Dataset entries:
____________

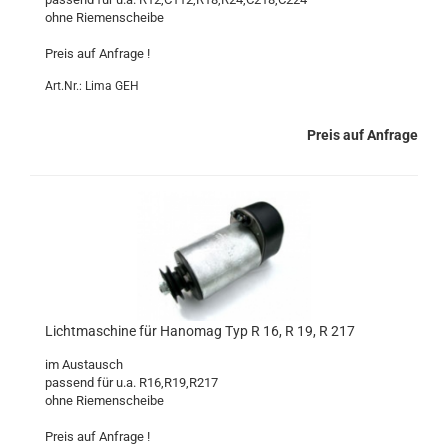
ohne Riemenscheibe
Preis auf Anfrage !
Art.Nr.: Lima GEH
Preis auf Anfrage
Lichtmaschine für Hanomag Typ R 16, R 19, R 217
im Austausch
passend für u.a. R16,R19,R217
ohne Riemenscheibe
Preis auf Anfrage !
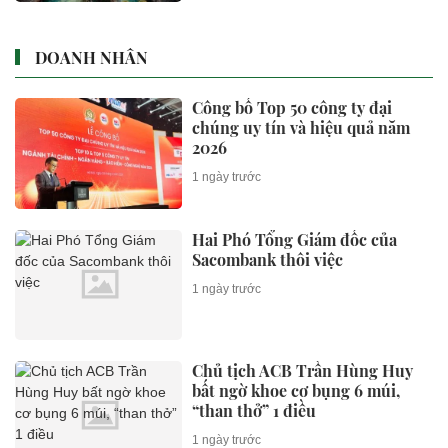
DOANH NHÂN
Công bố Top 50 công ty đại
chúng uy tín và hiệu quả năm
2026
1 ngày trước
Hai Phó Tổng Giám đốc của
Sacombank thôi việc
1 ngày trước
Chủ tịch ACB Trần Hùng Huy
bất ngờ khoe cơ bụng 6 múi,
“than thở” 1 điều
1 ngày trước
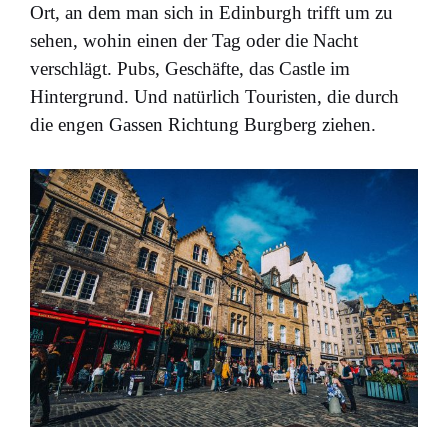
Ort, an dem man sich in Edinburgh trifft um zu
sehen, wohin einen der Tag oder die Nacht
verschlägt. Pubs, Geschäfte, das Castle im
Hintergrund. Und natürlich Touristen, die durch
die engen Gassen Richtung Burgberg ziehen.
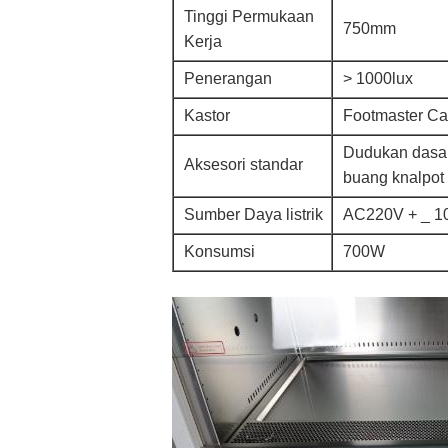
Tinggi Permukaan
750mm
Kerja
Penerangan
> 1000lux
Kastor
Footmaster Ca
Dudukan dasar, 
Aksesori standar
buang knalpot
Sumber Daya listrik
AC220V + _ 1
Konsumsi
700W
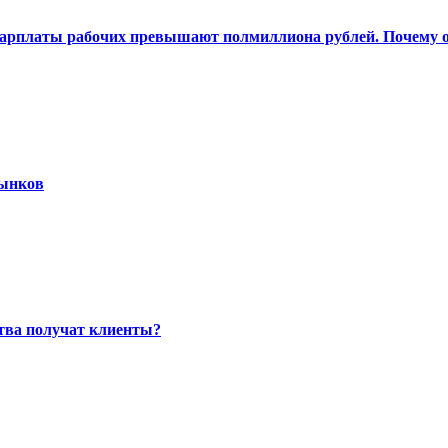
 Зарплаты рабочих превышают полмиллиона рублей. Почему о
рынков
ства получат клиенты?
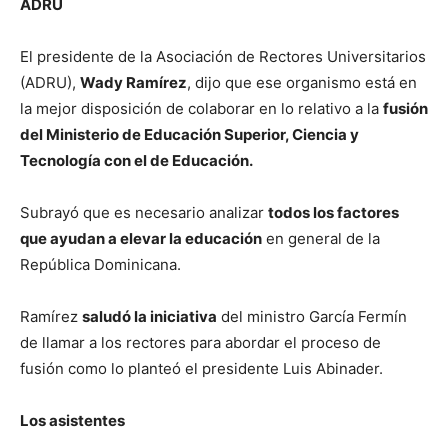
ADRU
El presidente de la Asociación de Rectores Universitarios
(ADRU),
Wady Ramírez
, dijo que ese organismo está en
la mejor disposición de colaborar en lo relativo a la
fusión
del Ministerio de Educación Superior, Ciencia y
Tecnología con el de Educación.
Subrayó que es necesario analizar
todos los factores
que ayudan a elevar la educación
en general de la
República Dominicana.
Ramírez
saludó la iniciativa
del ministro García Fermín
de llamar a los rectores para abordar el proceso de
fusión como lo planteó el presidente Luis Abinader.
Los asistentes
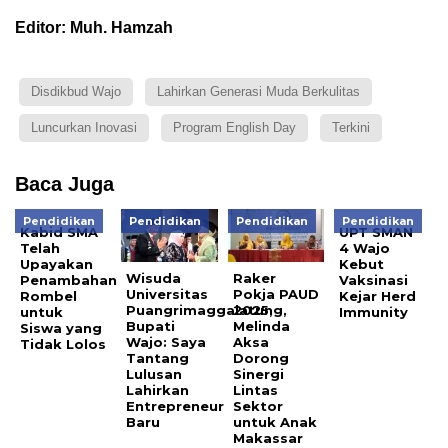
Editor: Muh. Hamzah
Disdikbud Wajo
Lahirkan Generasi Muda Berkulitas
Luncurkan Inovasi
Program English Day
Terkini
Baca Juga
Pendidikan
Pendidikan
Pendidikan
Pendidikan
Kabid SMA
UPT SMAN
Telah
4 Wajo
Upayakan
Kebut
Wisuda
Raker
Penambahan
Vaksinasi
Universitas
Pokja PAUD
Rombel
Kejar Herd
Puangrimaggalatung,
2025,
untuk
Immunity
Bupati
Melinda
Siswa yang
Wajo: Saya
Aksa
Tidak Lolos
Tantang
Dorong
Lulusan
Sinergi
Lahirkan
Lintas
Entrepreneur
Sektor
Baru
untuk Anak
Makassar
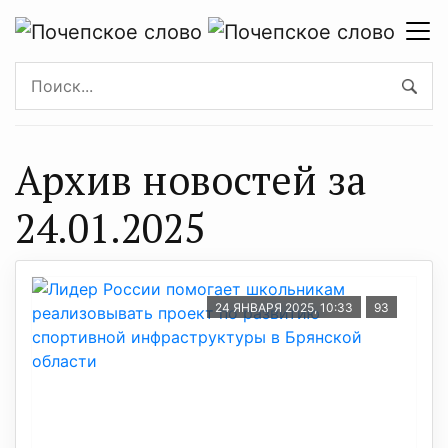
Архив новостей за
24.01.2025
24 ЯНВАРЯ 2025, 10:33
93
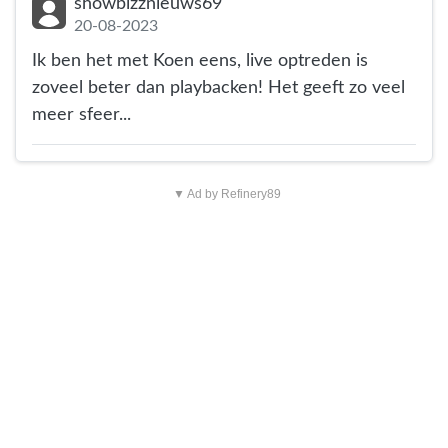
showbizznieuws69
20-08-2023
Ik ben het met Koen eens, live optreden is
zoveel beter dan playbacken! Het geeft zo veel
meer sfeer...
▼ Ad by Refinery89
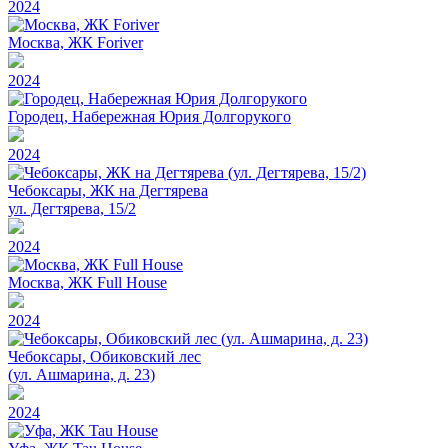
2024
Москва, ЖК Foriver
2024
Городец, Набережная Юрия Долгорукого
2024
Чебоксары, ЖК на Дегтярева
ул. Дегтярева, 15/2
2024
Москва, ЖК Full House
2024
Чебоксары, Обиковский лес
(ул. Ашмарина, д. 23)
2024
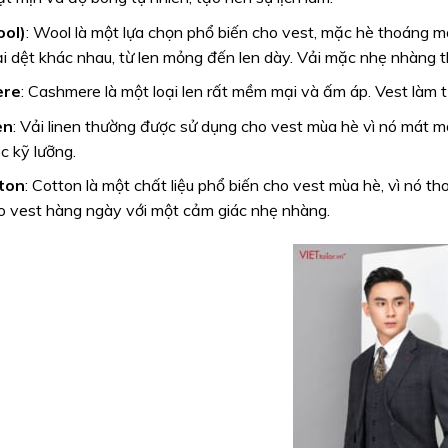
ol)
: Wool là một lựa chọn phổ biến cho
vest
, mặc hè thoáng má
ại dệt khác nhau, từ len mỏng đến len dày. Vải mặc nhẹ nhàng t
ere
: Cashmere là một loại len rất mềm mại và ấm áp. Vest làm 
en
: Vải linen thường được sử dụng cho vest mùa hè vì nó mát mẻ
c kỹ lưỡng.
ton
: Cotton là một chất liệu phổ biến cho vest mùa hè, vì nó 
o vest hàng ngày với một cảm giác nhẹ nhàng.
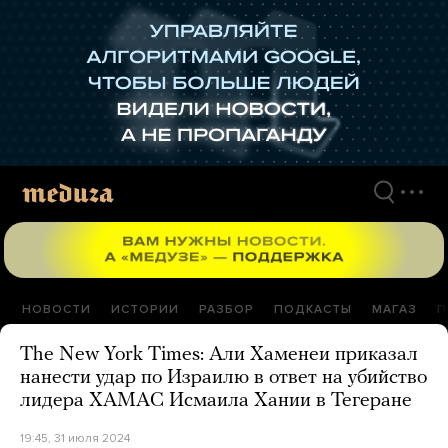
Перейти
к
материалам
НОВОСТИ
ИСТОРИИ
РАЗБОР
ПОДКАСТЫ
МАГАЗ
П
The New York Times: Али Хаменеи приказал
нанести удар по Израилю в ответ на убийство
лидера ХАМАС Исмаила Хании в Тегеране
19:45, 31 июля 2024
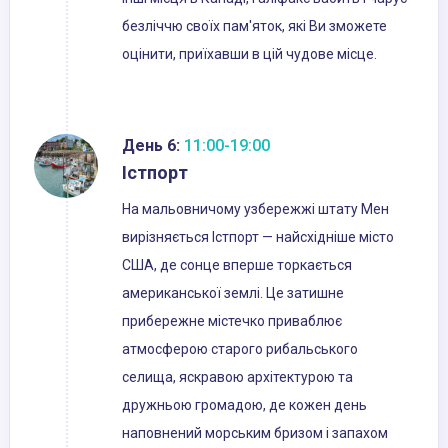
безліччю своїх пам'яток, які Ви зможете
оцінити, приїхавши в цій чудове місце.
День 6:
11:00-19:00
Істпорт
На мальовничому узбережжі штату Мен
вирізняється Істпорт — найсхідніше місто
США, де сонце вперше торкається
американської землі. Це затишне
прибережне містечко приваблює
атмосферою старого рибальського
селища, яскравою архітектурою та
дружньою громадою, де кожен день
наповнений морським бризом і запахом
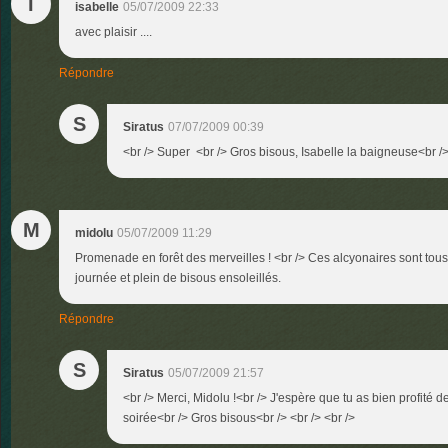
I
isabelle
05/07/2009 22:33
avec plaisir ....
Répondre
S
Siratus
07/07/2009 00:39
<br /> Super <br /> Gros bisous, Isabelle la baigneuse<br /> 
M
midolu
05/07/2009 11:29
Promenade en forêt des merveilles ! <br /> Ces alcyonaires sont tous
journée et plein de bisous ensoleillés.
Répondre
S
Siratus
05/07/2009 21:57
<br /> Merci, Midolu !<br /> J'espère que tu as bien profité 
soirée<br /> Gros bisous<br /> <br /> <br />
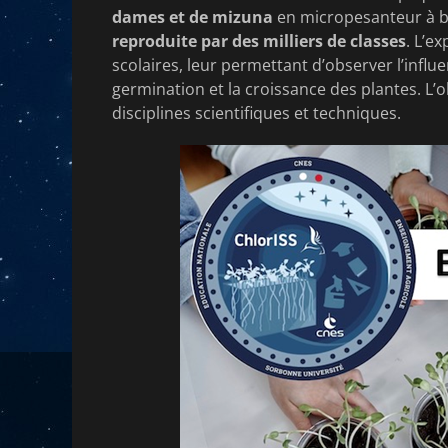
dames et de mizuna
en micropesanteur à bo
reproduite par des milliers de classes
. L’e
scolaires, leur permettant d’observer l’influen
germination et la croissance des plantes. L’ob
disciplines scientifiques et techniques.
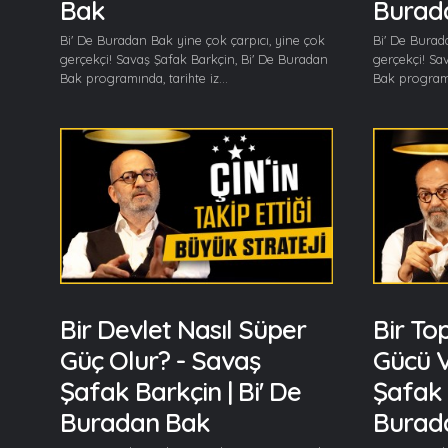
Bak
Burad
Bi' De Buradan Bak yine çok çarpıcı, yine çok
Bi' De Burad
gerçekçi! Savaş Şafak Barkçin, Bi' De Buradan
gerçekçi! Sa
Bak programında, tarihte iz...
Bak programın
Bir Devlet Nasıl Süper
Bir To
Güç Olur? - Savaş
Gücü V
Şafak Barkçin | Bi' De
Şafak 
Buradan Bak
Burad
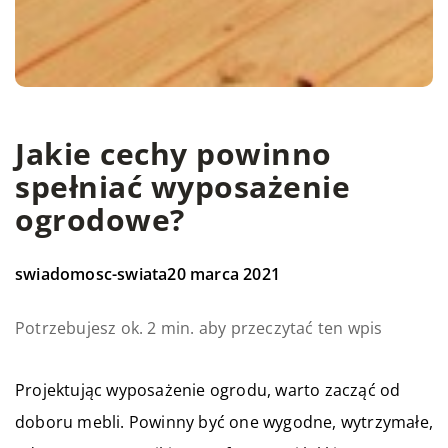
Jakie cechy powinno
spełniać wyposażenie
ogrodowe?
swiadomosc-swiata
20 marca 2021
Potrzebujesz ok. 2 min. aby przeczytać ten wpis
Projektując wyposażenie ogrodu, warto zacząć od
doboru mebli. Powinny być one wygodne, wytrzymałe,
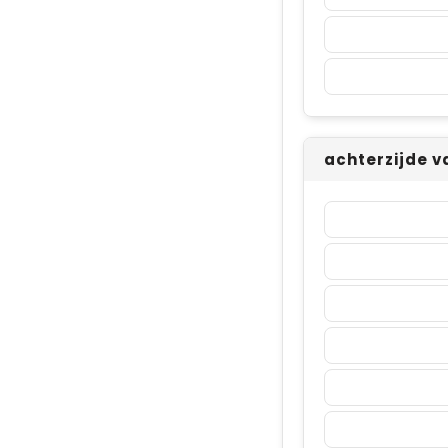
achterzijde v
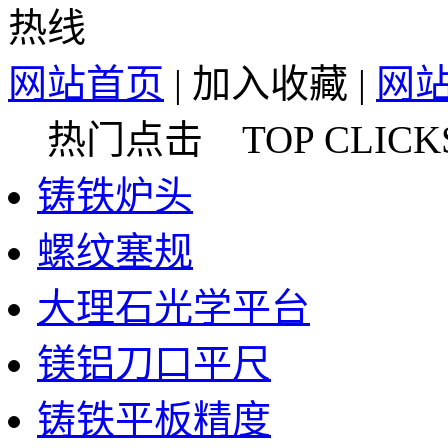
网站首页
|
加入收藏
|
网
热门点击 TOP CLICK
铸铁炉头
螺纹塞规
大理石光学平台
镁铝刀口平尺
铸铁平板精度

____________

> **Your goal**
In the records above, find each line with the string "nhàng" and list it.

> **Result for this exercise**
ại dệt khác nhau, từ len mỏng đến len dày. Vải mặc nhẹ nhàng t
o vest hàng ngày với một cảm giác nhẹ nhàng.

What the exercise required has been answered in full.